Straggler-Resilient Decentralized Learning via Adaptive Asynchronous Updates
Guojun Xiong, Gang Yan, Shiqiang Wang, Jian Li
TL;DR
This work addresses stragglers in fully decentralized learning by introducing DSGD-AAU, which adaptively selects the number of active neighbors at each iteration to blend the benefits of synchronous and asynchronous updates. It provides a convergence guarantee showing a rate of $\mathcal{O}(1/\sqrt{NK})$ with an appropriate learning rate, implying a linear speedup in the number of workers for large enough $K$. The algorithm is realized via a decentralized Pathsearch procedure that builds a strongly connected subgraph and ensures information diffusion without deadlock, with modest communication and memory overhead. Empirical results on non-i.i.d. CIFAR-10 and other tasks demonstrate faster convergence and higher accuracy than state-of-the-art baselines, validating practical impact for large-scale decentralized training in heterogeneous environments.
Abstract
With the increasing demand for large-scale training of machine learning models, fully decentralized optimization methods have recently been advocated as alternatives to the popular parameter server framework. In this paradigm, each worker maintains a local estimate of the optimal parameter vector, and iteratively updates it by waiting and averaging all estimates obtained from its neighbors, and then corrects it on the basis of its local dataset.
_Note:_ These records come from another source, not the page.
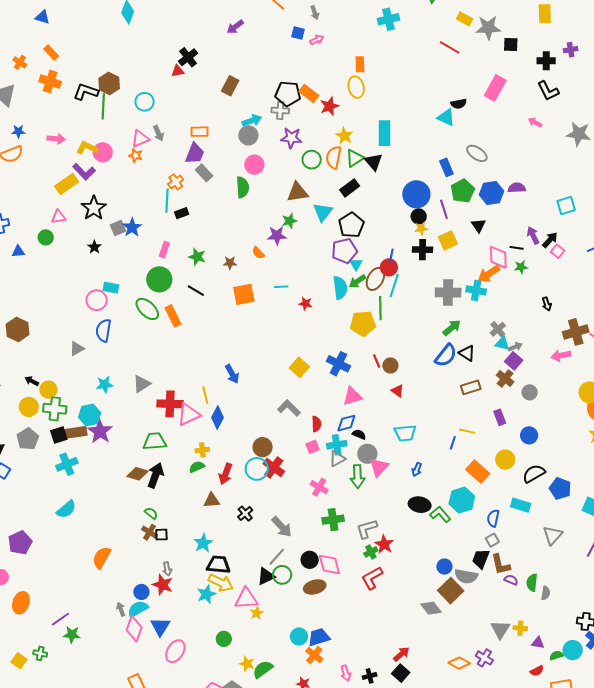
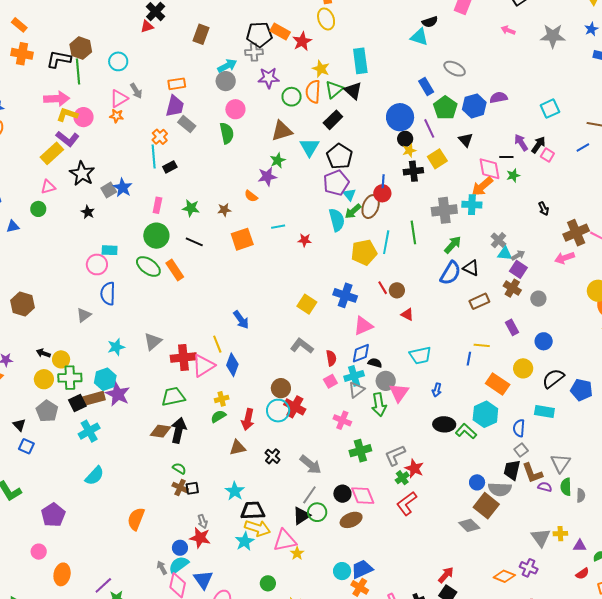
pink arrow: (56, 139) -> (57, 99), moved, size x1.4
cyan line: (394, 286) -> (386, 242), moved
green line: (380, 308) -> (413, 232), moved
gray triangle: (553, 535) -> (561, 463), moved

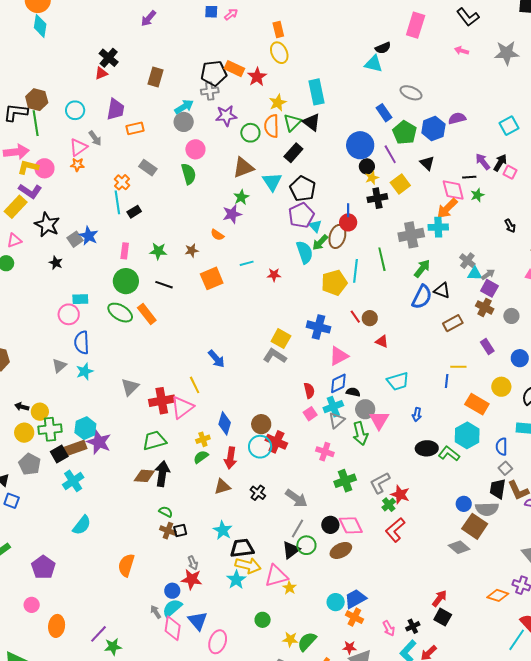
yellow star: (321, 69) -> (278, 103), turned 30
purple trapezoid: (175, 106) -> (116, 109), moved
gray L-shape: (302, 346) -> (275, 356), moved
cyan star: (116, 347) -> (85, 371), moved
blue diamond: (232, 365) -> (225, 423), moved

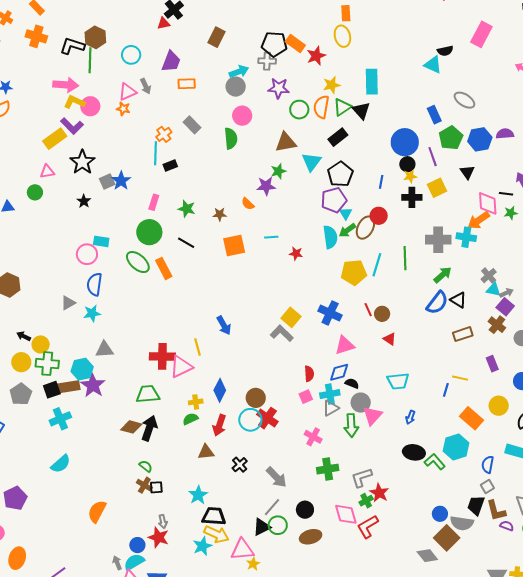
blue line: (348, 210) -> (381, 182), moved
gray triangle: (130, 387) -> (104, 349), moved, turned 30
pink diamond: (351, 525) -> (346, 514), moved

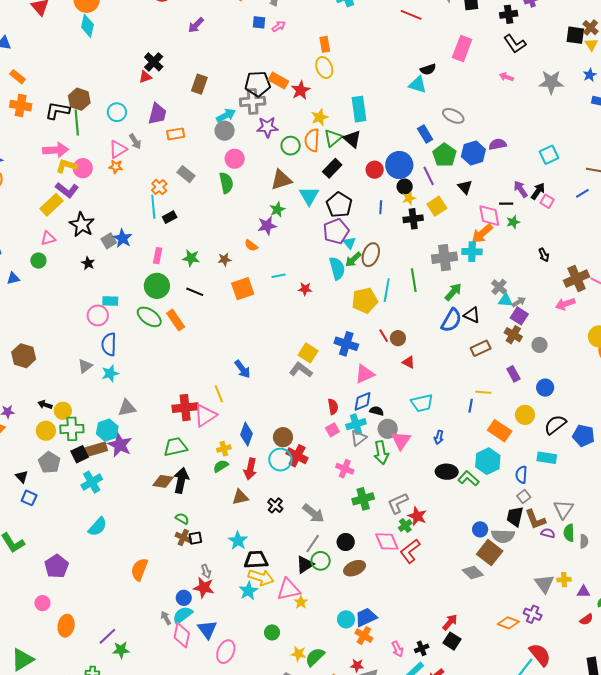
gray cross: (267, 61) -> (253, 101), size x1.4
red circle: (379, 216) -> (375, 170), moved

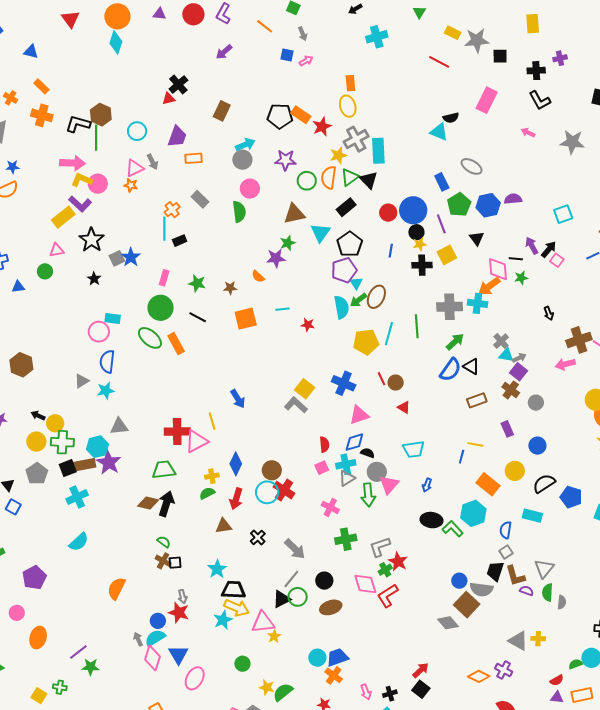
gray cross: (253, 101) -> (356, 139), moved, turned -30
gray triangle: (544, 584) -> (518, 641), turned -30
purple triangle: (583, 592) -> (557, 697), moved

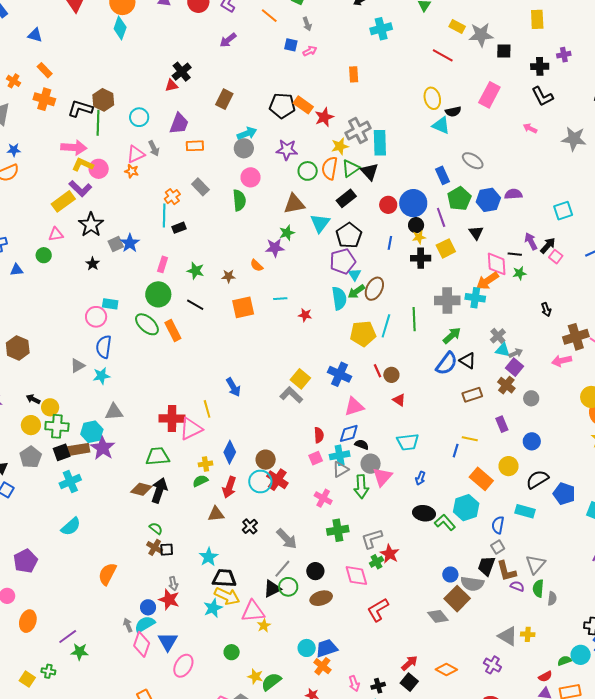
yellow ellipse: (348, 106) -> (432, 98), moved
red L-shape: (388, 596) -> (378, 610), moved
orange diamond: (479, 676) -> (446, 669), moved

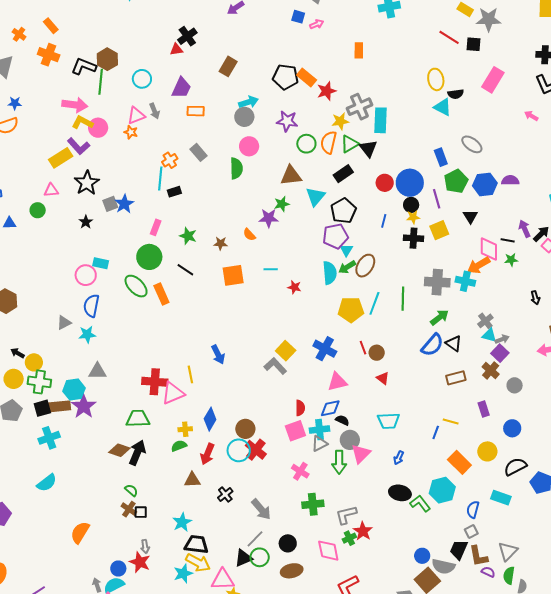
black square: (504, 51) -> (474, 44), moved
pink square: (316, 458) -> (295, 431), size x1.5

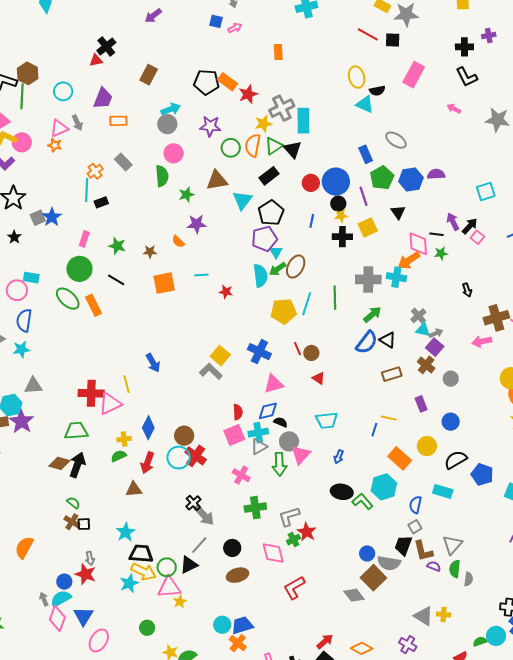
green star: (282, 204) -> (186, 195), moved
black cross: (225, 494) -> (193, 503), moved
green circle: (260, 557) -> (167, 567), moved

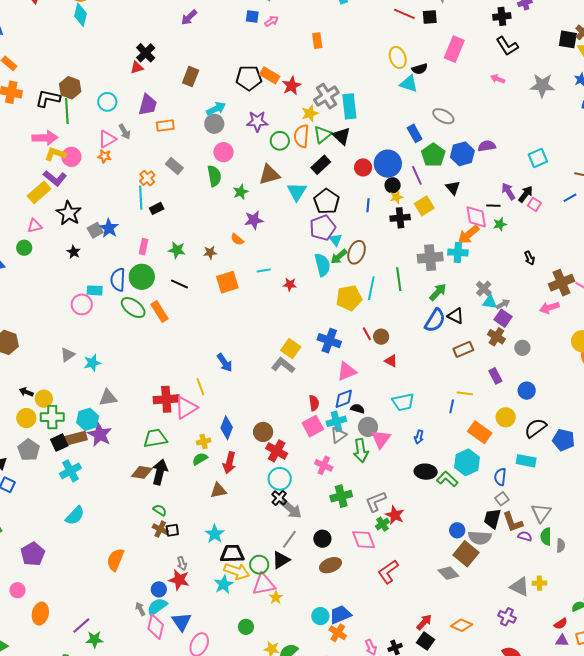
blue semicircle: (24, 320) -> (118, 280), moved
cyan circle: (179, 458) -> (280, 479), moved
However, the synchronization phase is sensitive to stragglers. An efficient way to mitigate this effect is to consider asynchronous updates, where each worker computes stochastic gradients and communicates with other workers at its own pace. Unfortunately, fully asynchronous updates suffer from staleness of stragglers' parameters. To address these limitations, we propose a fully decentralized algorithm DSGD-AAU with adaptive asynchronous updates via adaptively determining the number of neighbor workers for each worker to communicate with. We show that DSGD-AAU achieves a linear speedup for convergence and demonstrate its effectiveness via extensive experiments.